What the guardrails actually are
So I engineered the architecture to hold certain guardrails.
It won't diagnose. It won't hand out directives. It's grounded in established clinical guidelines, the NICE and SAMHSA kind, rather than improvising from nowhere. And it shows its work, telling you how it arrived at a suggestion instead of just delivering one, so you can evaluate the reasoning instead of trusting the output. It's built to sharpen your thinking, not to replace it.
That last point is the whole philosophy. The best version of AI in this work, to me, is when it stays an assist to the clinician and never becomes the provider. The clinical call is always yours.
Designing a guardrail and enforcing one are different things
Here's the part I didn't anticipate. Building all of that taught me quickly that designing a guardrail and getting the system to actually follow it are two very different things. It didn't always hold the line. It would drift, especially over a longer conversation, sliding toward being more directive than I'd designed it to be.
So I built a set of stress-test scenarios to catch where it drifts and keep refining it. I had to think carefully about what should be a hard stop, full stop, and what's a more nuanced shift in how it should respond. A request to diagnose or anything touching a safety crisis is a hard stop. Other things are subtler, a gradual creep toward overconfidence after a few turns of agreement, for instance, that needs correcting without shutting the conversation down.
That testing work is ongoing, and it stays a priority for as long as this thing exists. Every change I make to the system has to pass those scenarios before it goes live. If a change fails one of the safety tests, it doesn't ship, no matter how much better it makes everything else.
The weight of it
I'll be honest. The weight of this has gotten to me more than once. Building something that could be misused, even with the best intentions, is intimidating, and a few times I've almost walked away because it felt too heavy.
What keeps me here is a quieter worry. If someone is going to build this, I'd rather it not be someone without any clinical training. That fear keeps me careful, and I've come to think careful is exactly what this work needs.
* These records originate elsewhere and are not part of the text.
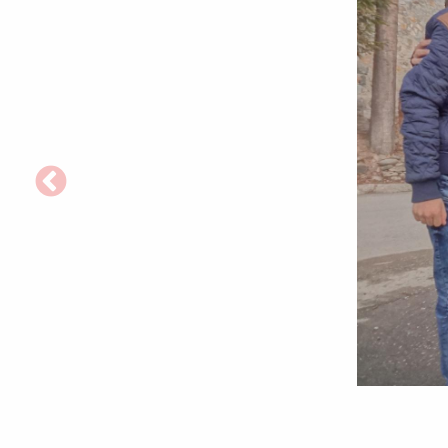
Liceeni
în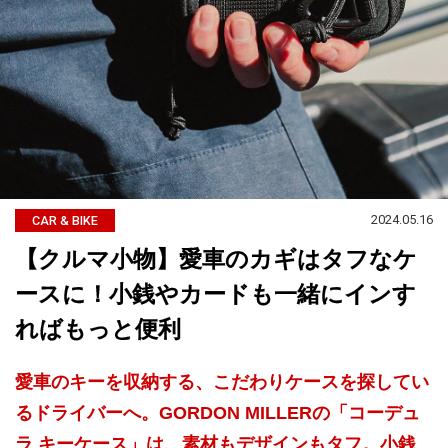
2024.05.16
CAR & BIKE
【クルマ小物】愛車のカギはタフなケ
ースに！小銭やカードも一緒にインす
ればもっと便利
愛車のキーを収納する、こだわりケースを探してい
るドライバーへ。GORDON MILLERの「コーデュ
ラ キーケース」は、素材もデザインもタフ。小銭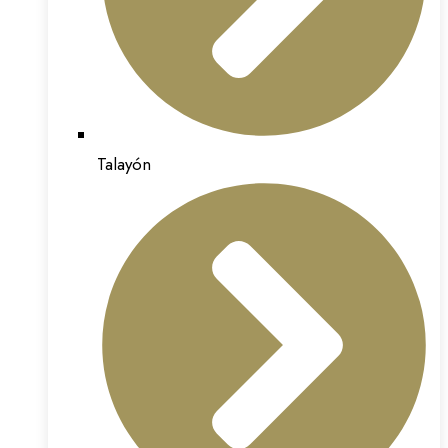
Talayón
What my supervisor told me
When I started my internship, I told a supervisor I was scared. That I didn't always know what to do, and that I was terrified of harming someone.
She told me that was healthy. That she hoped I never lost all of that fear. The dangerous ones, she said, are the people who feel certain, who think this work is easy. Stay humble, curious, and a little afraid.
I think about that a lot lately. It applied to me as a new clinician. It applies just as much to building this. If you're a clinician weighing whether to trust any of these tools, I'd hold the people building them to the same standard. The ones who can tell you plainly how they check their own work, and who still carry a little of that fear, are the ones worth trusting.